Erano quindi le ragazze di King’s road, nella strada londinese dove la stilista britannica aveva il suo negozio “Bazaar”, a chiedere le gonne sempre più corte: dai 5,1 centimetri iniziali sopra il ginocchio fino ai quasi 20. Poi venne la diffusione internazionale, tanto che nel 1966 Mary Quant ricevette il titolo di “Ufficiale dell’Ordine dell’Impero Britannico”, mentre nel frattempo iniziavano a muovere le rivoluzioni sociali degli anni Sessanta e Settanta.
La “mini” fino ai giorni nostri
Nonostante le previsioni di scomparsa, la minigonna continua a esistere nella moda e nella quotidianità, con i consueti alti e bassi di ogni altro capo d’abbigliamento.
Il trend continua ancora oggi, tra l’uso di leggins, collant e l’accorciamento oltre i 20 centimetri, tanto da portare gli anglofoni a rinominare l’indumento “microgonne”, “zerogonne” o belt-skirt (letteralmente cintura-gonna).
Talvolta la minigonna è stata oggetto di dibattiti e regolamentazioni vere e proprie, in nome della decenza e della morale pubblica (in Italia, per esempio, nel comune di Terni, nel 2021).

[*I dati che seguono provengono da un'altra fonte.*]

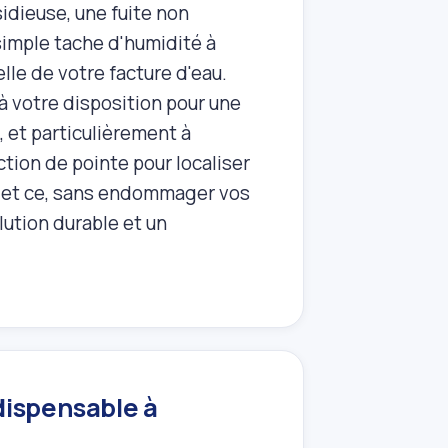
sidieuse, une fuite non
simple tache d'humidité à
lle de votre facture d'eau.
à votre disposition pour une
, et particulièrement à
tion de pointe pour localiser
, et ce, sans endommager vos
lution durable et un
dispensable à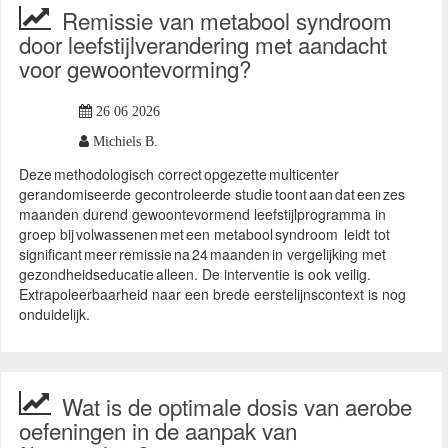
Remissie van metabool syndroom
door leefstijlverandering met aandacht
voor gewoontevorming?
26 06 2026
Michiels B.
Deze methodologisch correct opgezette multicenter
gerandomiseerde gecontroleerde studie toont aan dat een zes
maanden durend gewoontevormend leefstijlprogramma in
groep bij volwassenen met een metabool syndroom leidt tot
significant meer remissie na 24 maanden in vergelijking met
gezondheidseducatie alleen. De interventie is ook veilig.
Extrapoleerbaarheid naar een brede eerstelijnscontext is nog
onduidelijk.
Wat is de optimale dosis van aerobe
oefeningen in de aanpak van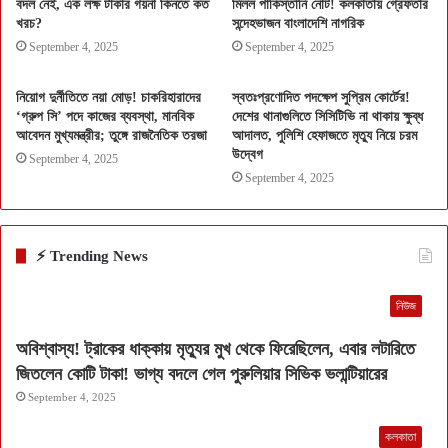
বদল নেই, এক লক্ষ টাকার গয়না কিনতে কত
মিলল পাকিস্তানি নোট! কলকাতায় গ্রেফতার
খরচ?
সন্দেহভাজন বাংলাদেশি নাগরিক
September 4, 2025
September 4, 2025
নিয়োগ দুর্নীতিতে নয়া মোড়! চাকরিহারাদের
স্বতঃপ্রণোদিত পদক্ষেপ সুপ্রিম কোর্টের!
‘গ্রুপ সি’ পদে কাজের ব্যবস্থা, মানবিক
দেশের থানাগুলিতে সিসিটিভি না থাকায় ক্ষুব্ধ
আবেদন মুখ্যমন্ত্রীর; তুঙ্গে রাজনৈতিক তরজা
আদালত, পুলিশি হেফাজতে মৃত্যু নিয়ে চরম
উদ্বেগ
September 4, 2025
September 4, 2025
⚡ Trending News
নিউজ
অবিশ্বাস্য! ট্রাকের ধাক্কায় মৃত্যুর মুখ থেকে ফিরেছিলেন, এবার লটারিতে
জিতলেন কোটি টাকা! ভাগ্য বদলে গেল পুরুলিয়ার সিভিক ভলান্টিয়ারের
September 4, 2025
কলকাতা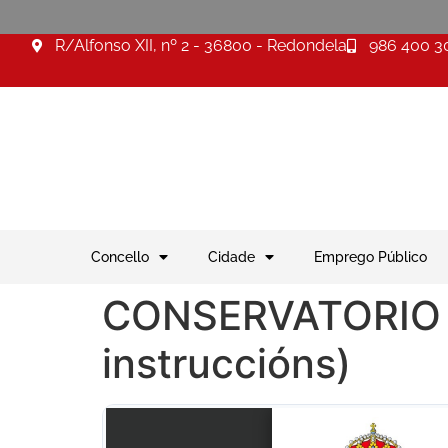
R/Alfonso XII, nº 2 - 36800 - Redondela
986 400 3
Concello
Cidade
Emprego Público
CONSERVATORIO do
instruccións)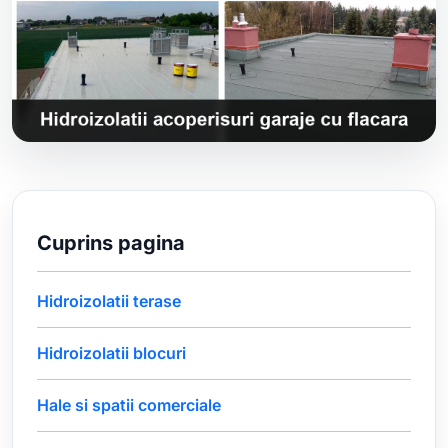
Cuprins pagina
Hidroizolatii terase
Hidroizolatii blocuri
Hale si spatii comerciale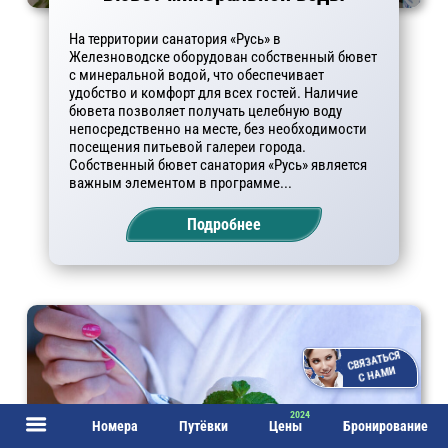
На территории санатория «Русь» в
Железноводске оборудован собственный бювет
с минеральной водой, что обеспечивает
удобство и комфорт для всех гостей. Наличие
бювета позволяет получать целебную воду
непосредственно на месте, без необходимости
посещения питьевой галереи города.
Собственный бювет санатория «Русь» является
важным элементом в программе...
Подробнее
СВЯЗАТЬСЯ
С НАМИ
Номера
Путёвки
Цены
Бронирование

Giunti nel Terzo millennio, c’è da chiedersi se potrà mai esistere un altro indumento che, come la minigonna, possa diventare un nuovo simbolo di emancipazione.

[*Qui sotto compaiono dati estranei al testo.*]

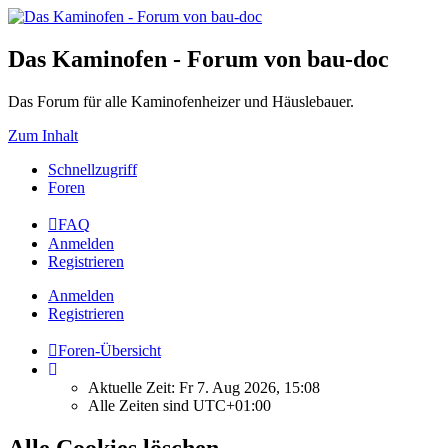
Das Kaminofen - Forum von bau-doc
Das Forum für alle Kaminofenheizer und Häuslebauer.
Zum Inhalt
Schnellzugriff
Foren
FAQ
Anmelden
Registrieren
Anmelden
Registrieren
Foren-Übersicht
Aktuelle Zeit: Fr 7. Aug 2026, 15:08
Alle Zeiten sind
UTC+01:00
Alle Cookies löschen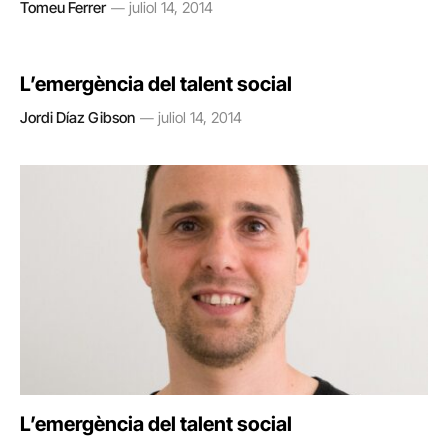
Tomeu Ferrer
juliol 14, 2014
L’emergència del talent social
Jordi Díaz Gibson
juliol 14, 2014
L’emergència del talent social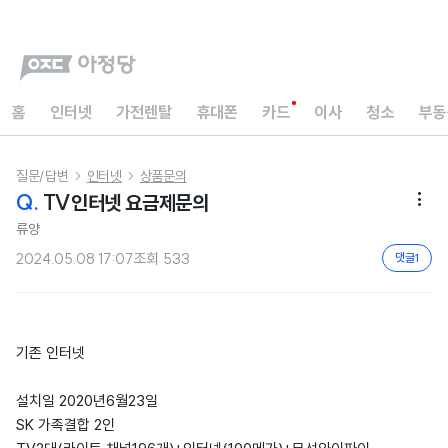
홈
인터넷
가전렌탈
휴대폰
카드
이사
청소
부동
질문/답변
인터넷
상품문의


Q.
TV인터넷 요금제문의

류양
2024.05.08 17:07
조회
533
댓글
1
기존 인터넷
설치일 2020년6월23일
SK 가족결합 2인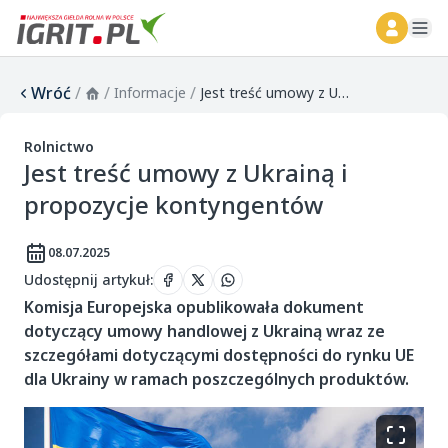
ope
Wróć
/
/
/
Informacje
Jest treść umowy z Ukrainą i propozycje kontyngentów
Rolnictwo
Jest treść umowy z Ukrainą i
propozycje kontyngentów
08.07.2025
Udostępnij artykuł
:
Komisja Europejska opublikowała dokument
dotyczący umowy handlowej z Ukrainą wraz ze
szczegółami dotyczącymi dostępności do rynku UE
dla Ukrainy w ramach poszczególnych produktów.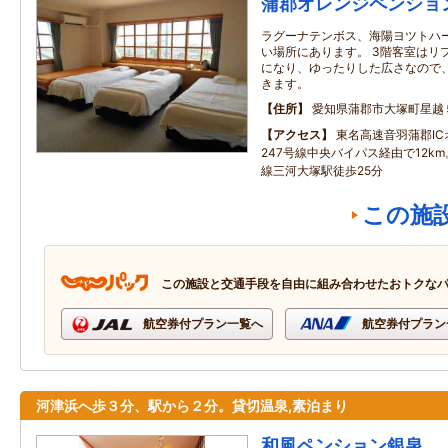
蒲郡オレンジペンショ
ラグーナテンボス、海陽ヨツトハ
い場所にあります。 3階客室はリ
になり、ゆったりした広さなので
きます。
住所
愛知県蒲郡市大塚町星越
アクセス
東名高速音羽蒲郡I
247号線中央バイパス経由で12k
線三河大塚駅徒歩25分
この施
この施設と交通手段を自由に組み合わせたおトクな
航空券付プラン一覧へ
航空券付プラン
河津浜へ歩３分、駅から２分。貸切温泉,素泊まり
和風ペンション銀泉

Senza però doversi spingere tanto oltre, sarebbe già più che sufficiente se, in un inaspettato progresso culturale, si realizzassero le parole della scrittrice francese Leila Slimani: “Spero che un giorno mia figlia camminerà per strada di notte, in minigonna e in décolleté, che farà il giro del mondo da sola, che prenderà la metro a mezzanotte senza avere paura, senza nemmeno pensare di poterla avere. Il mondo in cui vivrà allora non sarà un mondo puritano. Sarà, ne sono sicura, un mondo più giusto, dove lo spazio dell’amore, del godimento, dei giochi della seduzione potrà solo essere più bello e più ampio”. Un risultato al di là di ogni vestito e al di qua di ogni equa libertà umana.